Une reconquête est utopiste
Sur son blog, le professeur d'économie Jože P. Damijan fait part de son scepticisme :
«Une contre-offensive couronnée de succès serait souhaitable, bien entendu. Le problème, c'est que cela relève quasiment de la science-fiction. Les faits connus jusque-là sont les suivants : côté ukrainien, il y aurait 35 000 soldats, équipés par un peu plus de 100 chars occidentaux. Ils font face à plus de 140 000 soldats russes, le long d'une ligne de front fortifiée de 950 kilomètres. En cas de percée, les Ukrainiens se retrouveraient dans une zone-tampon mortelle de plusieurs kilomètres, recouverte de champs de mines, de terre-pleins et de dispositifs antichars.»
Pas pour demain
Večernji list explique pourquoi selon lui la contre-offensive n'a pas encore débuté :
«En premier lieu, toutes les armes promises par l'Occident n'ont pas encore été livrées contrairement aux déclarations de Jens Stoltenberg, qui affirme que 98 pour cent des armes auraient été fournies, dont 230 chars d'assaut jugés cruciaux pour le succès de l'Ukraine. Deuxièmement, au moins 16 nouvelles brigades comptant 50 000 soldats ont été créées. Il faut du temps pour préparer ces unités et les former à l'utilisation des nouveaux armements. Troisièmement, les Ukrainiens n'ont jamais mené d'offensive sur un front aussi vaste, ni coordonné un aussi grand nombre d'unités. ... Enfin, la pluie du mois d'avril rend de nombreuses routes impraticables pour les armes lourdes, et il faut attendre que le sol sèche.»

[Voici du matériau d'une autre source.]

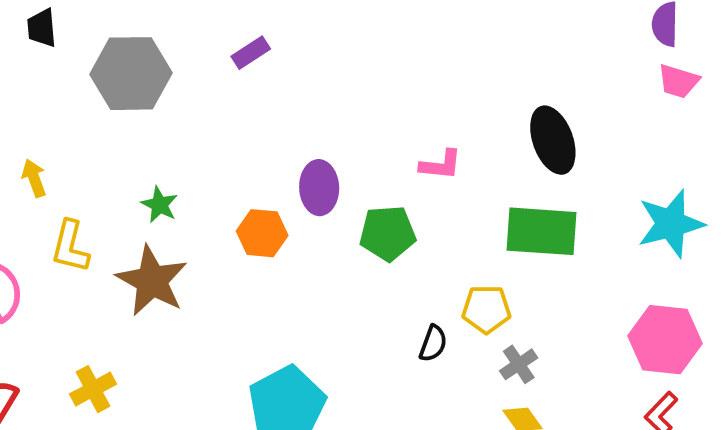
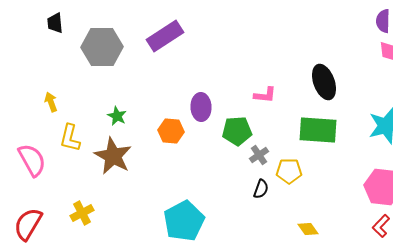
purple rectangle: (251, 53) -> (165, 36), size x1.8
gray cross: (519, 364) -> (259, 155), moved

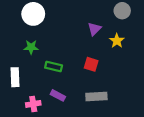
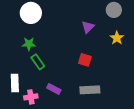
yellow star: (117, 41) -> (117, 38), moved
green rectangle: (54, 66) -> (38, 62), moved, turned 42
white rectangle: (15, 77) -> (15, 83), moved

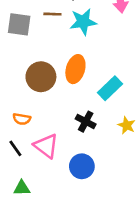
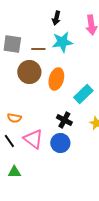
brown line: (52, 14) -> (38, 49), moved
brown circle: (41, 77) -> (29, 72), moved
blue circle: (82, 166) -> (60, 143), moved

Les attaques de drones déciment l'arsenal russe
Sur Facebook, le politologue Nikolaï Mitrochine évoque quel est selon lui l'une des clés de la stratégie ukrainienne :
«Chaque jour, l'armée ukrainienne envoie des drones longue distance (cinq à sept unités) au-dessus de la ligne de front, et 95 pour cent d'entre eux sont abattus par la défense antiaérienne russe. Un taux visiblement satisfaisant. Mais pour chaque drone ukrainien, d'un coût de 10 000 à 20 000 dollars pièce, la Russie a recours à un missile de 200 000 dollars (ou plus), et elle n'est en mesure d'en produire qu'un seul par jour. On peut donc se demander combien de missiles la Russie compte encore dans ses 'anciens stocks'. ... Quoi qu'il en soit, la tactique ukrainienne fonctionne, que ces drones soient abattus ou qu'ils atteignent leur cible.»
Le Dniepr n'était pas un obstacle de taille
Le fait que des troupes soient parvenues à rejoindre l'autre rive du Dniepr est porteur d'espoir pour l'armée ukrainienne, fait valoir Spotmedia :
«Il montre qu'elles sont en mesure de repousser les forces russes, elles qui étaient protégées par un obstacle naturel difficile à franchir. ... S'étant rendus compte que la péninsule de Crimée était vulnérable, les généraux russes s'étaient mis à creuser des tranchées et à installer des dispositifs antichars en béton, mais contrôler un territoire aussi vaste en ne fortifiant que les zones considérées comme vulnérable n'est pas une mince affaire. ... Il semble qu'un plan d'attaque complexe, comprenant des étapes tactiques, semble difficile à déjouer pour la Russie, dont l'armée est caractérisée par l'immobilité, un moral en berne et un manque d'équipements modernes.»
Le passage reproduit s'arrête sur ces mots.